La récurrence de cet élément secondaire invite à quelques réflexions. Il est frappant que, dans notre corpus, les causes du naufrage ne soient jamais apparentes. Pas le moindre iceberg, pas le plus petit récif, aucun signe d’un quelconque ouragan : le bateau sombre par temps calme, sur une mer d’huile, sans cause apparente (la colonne de fumée s’échappant de celui de Larson laisse toutefois supposer un incendie à bord). L’autre anomalie est évidemment le fait qu’il n’y a généralement – le dessin de Bosc fait exception – qu’un seul rescapé (à comparer avec les 711 survivants du Titanic ou les 147 personnes montées à bord du radeau de la Méduse, avant que leur nombre ne diminue tragiquement au fil des jours) – dans le meilleur des cas un couple.

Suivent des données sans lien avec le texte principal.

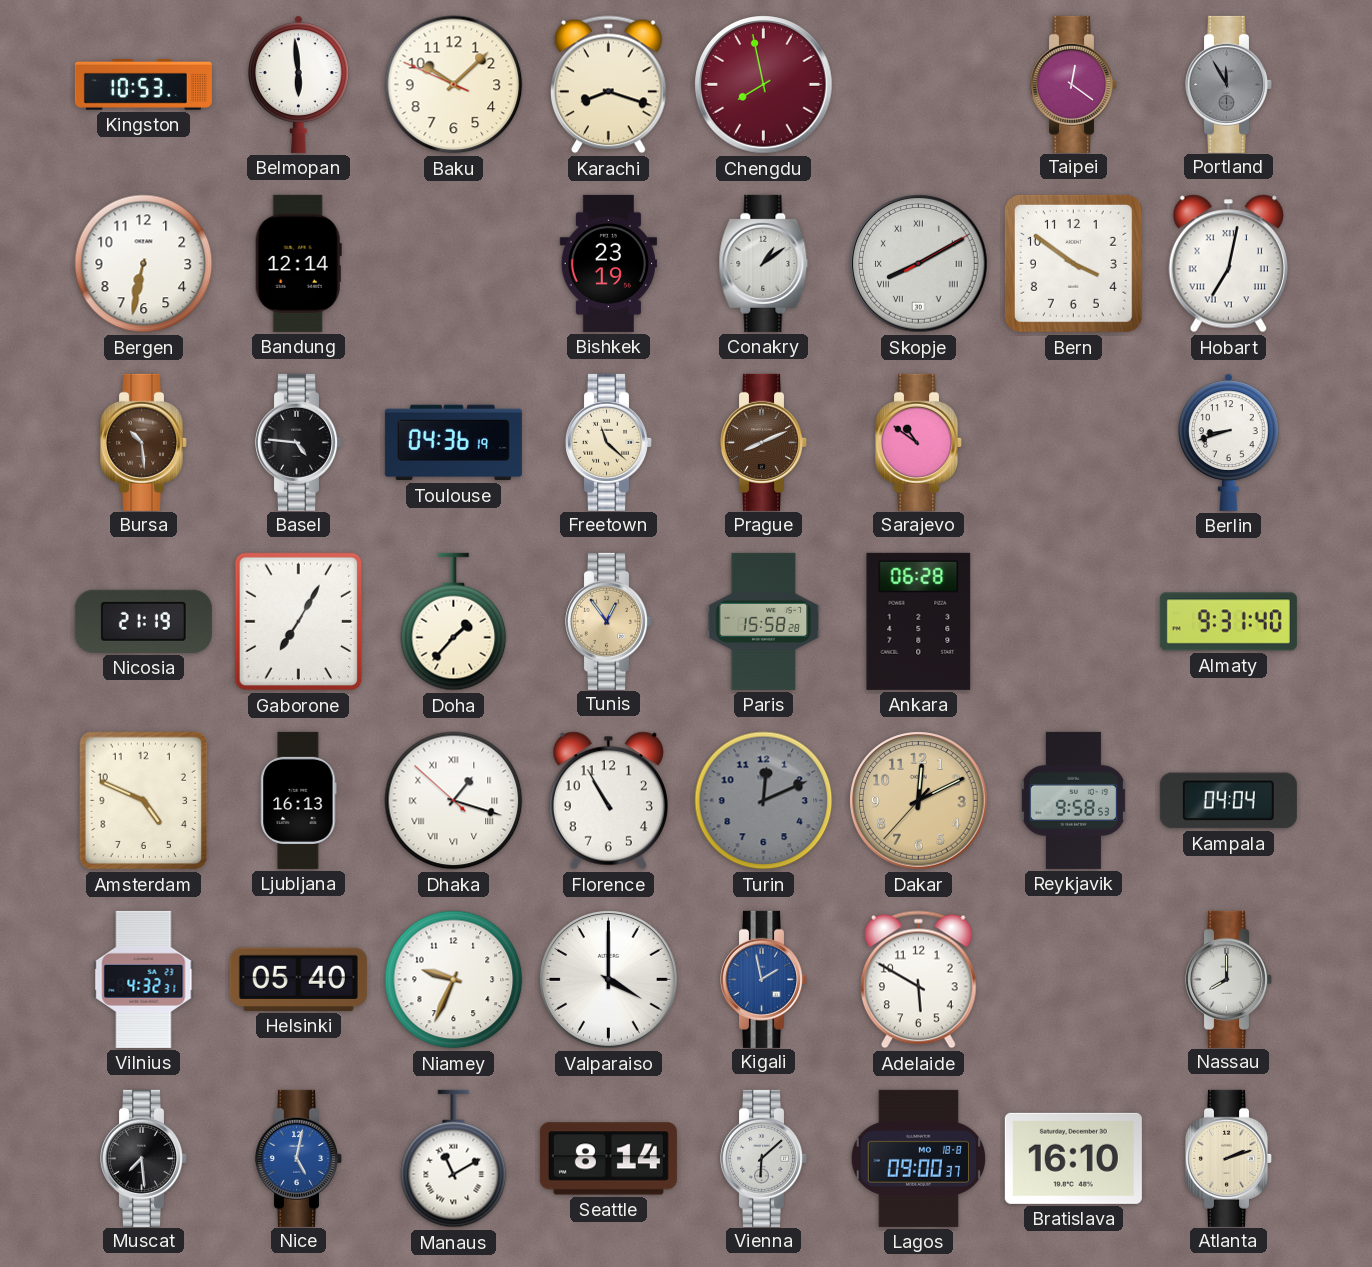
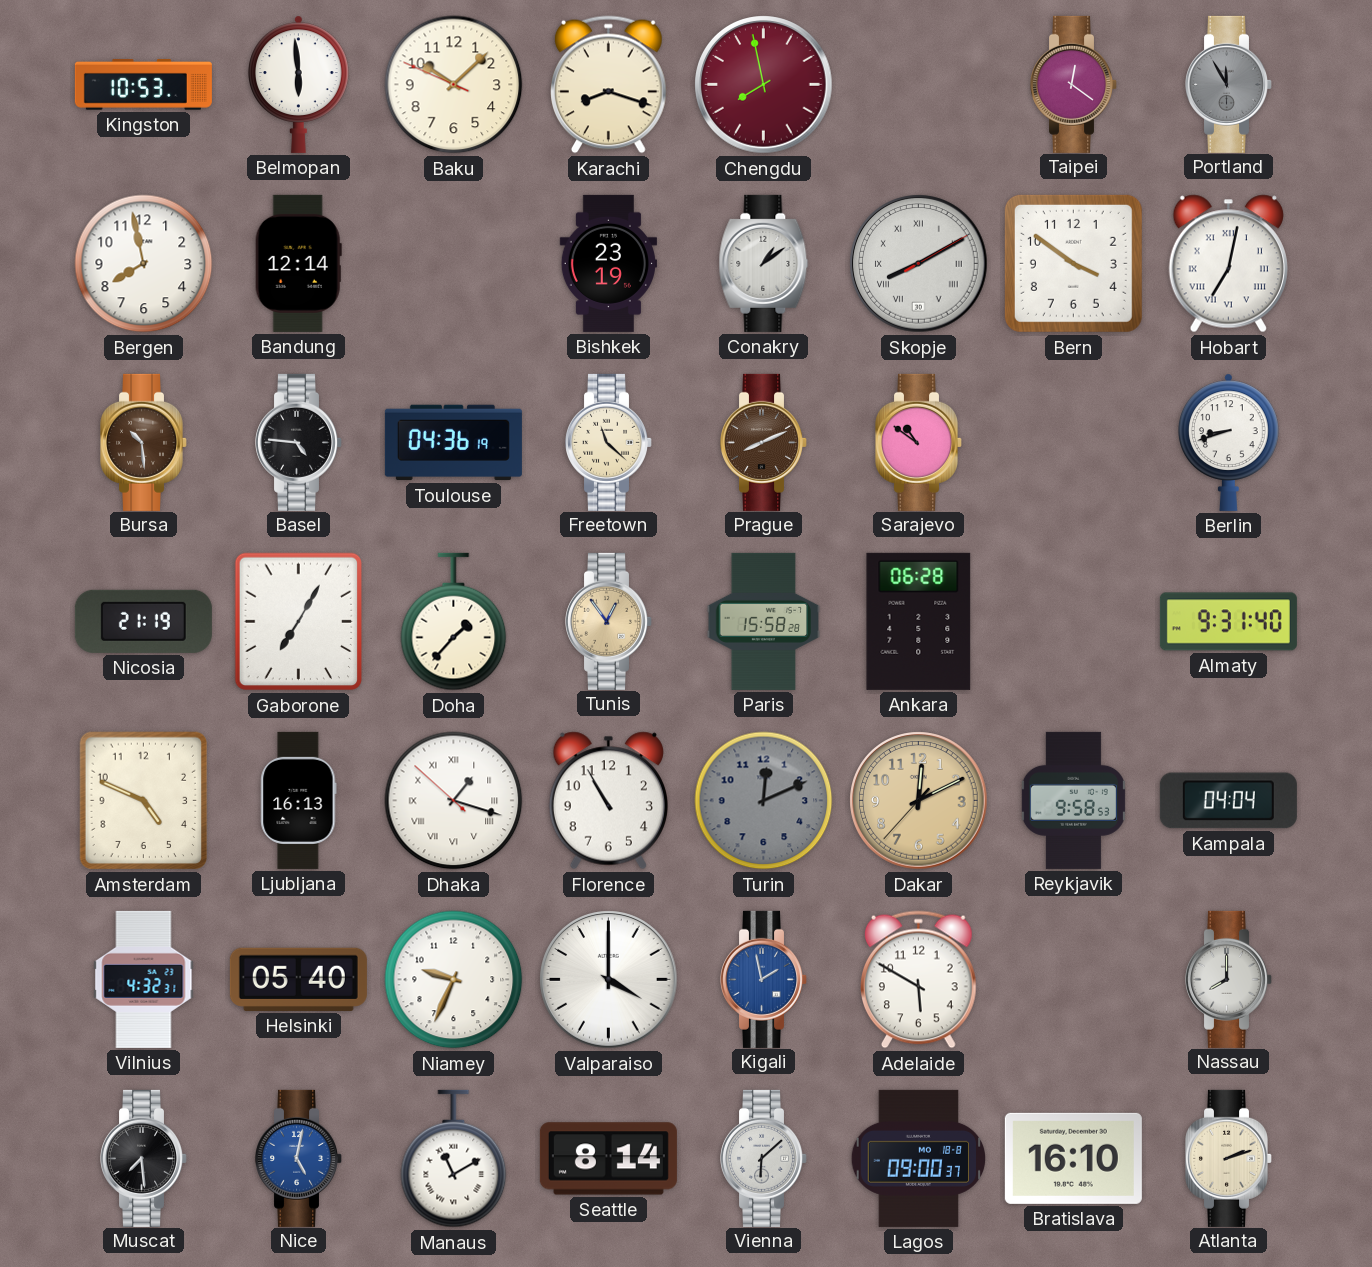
Bergen: 6:32 -> 7:58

Le thème de la catastrophe maritime est un classique du roman d’aventures. Il est omniprésent dans l’œuvre de Jules Verne qui, dans ce domaine, emprunte principalement à deux prédécesseurs : Daniel Defoe bien sûr, mais également Edgar Allan Poe (pas moins de quatre naufrages dans les Aventures d’Arthur Gordon Pym !). Sur ce sujet, on peut se reporter à l’ouvrage d’Yves Gilli, Florent Montaclair et Sylvie Petit Le Naufrage dans l’œuvre de Jules Verne (L’Harmattan, 1998). Les auteurs montrent que le naufrage est un révélateur de la vision que se faisait le romancier de la condition humaine. D’une part, il met en lumière la folie, le désespoir, la barbarie, la régression collective, de l’autre il permet aux êtres d’exception de se révéler et de donner leur pleine mesure.
Les dessins d’humour ne conservent rien de tout ce qui fait la dramaturgie et la richesse littéraires du naufrage. La représentation du bateau en train de couler est contingente ; seul compte l’après, quand le naufrage se retrouve seul sur son île (tels Grant ou Ayrton chez Verne). Le fait de montrer le bateau en arrière-plan apporte seulement une précision temporelle ; il établit que, la catastrophe venant juste de se produire, le naufragé n’a pris pied sur son île déserte que depuis très peu de temps. Quand le bateau sinistré n’est pas montré, rien ne permet de savoir depuis combien de temps le personnage habite son île – rien, sinon l’état de ses vêtements et la longueur de sa barbe.